LNG manufacturers want to take advantage of high world prices for their product, which creates serious difficulties for domestic access to cheap gas.

Is there room for more gasoline? The International Energy Agency’s (IEA) 1.5C-compliant Net Zero roadmap projects that African LNG exports would need to peak by 2025 and start falling to low levels by 2030.

In this scenario, total African gas production would also have to peak around 2025 and fall below 2010 levels by the mid-2030s. Importantly, the IEA scenario has a significantly greater gas than many other Paris-compatible pathways through the 2030s: It is clear that if the world implements the Paris Agreement, the prospects for ongoing markets for new gas from Africa are not great.

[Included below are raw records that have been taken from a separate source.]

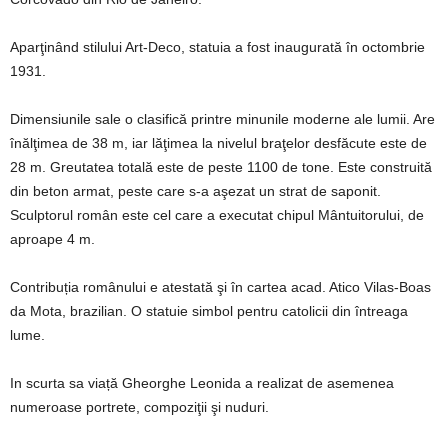
Aparţinând stilului Art-Deco, statuia a fost inaugurată în octombrie
1931.
Dimensiunile sale o clasifică printre minunile moderne ale lumii. Are
înălţimea de 38 m, iar lăţimea la nivelul braţelor desfăcute este de
28 m. Greutatea totală este de peste 1100 de tone. Este construită
din beton armat, peste care s-a aşezat un strat de saponit.
Sculptorul român este cel care a executat chipul Mântuitorului, de
aproape 4 m.
Contribuția românului e atestată şi în cartea acad. Atico Vilas-Boas
da Mota, brazilian. O statuie simbol pentru catolicii din întreaga
lume.
In scurta sa viață Gheorghe Leonida a realizat de asemenea
numeroase portrete, compoziţii şi nuduri.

Barriers to clean development

To achieve the sustainable development goals, sub-Saharan Africa needs increased investment in renewable energy. IRENA shows that the region, which accounts for around 14% of the world’s population, received only around 1.7% of global investment in renewable energy between 2010 and 2020.

The IEA says that 60% of energy investment in Africa will still go to fossil fuels in 2021, with total annual energy investment of around $90 billion.

The high perceived risks of renewable energy investments mean that investors require a higher rate of return. Projects face high financing costs, limited availability of long-term financing, lack of institutional knowledge, and must compete with the heavily subsidized consumption and production of fossil fuels in many countries.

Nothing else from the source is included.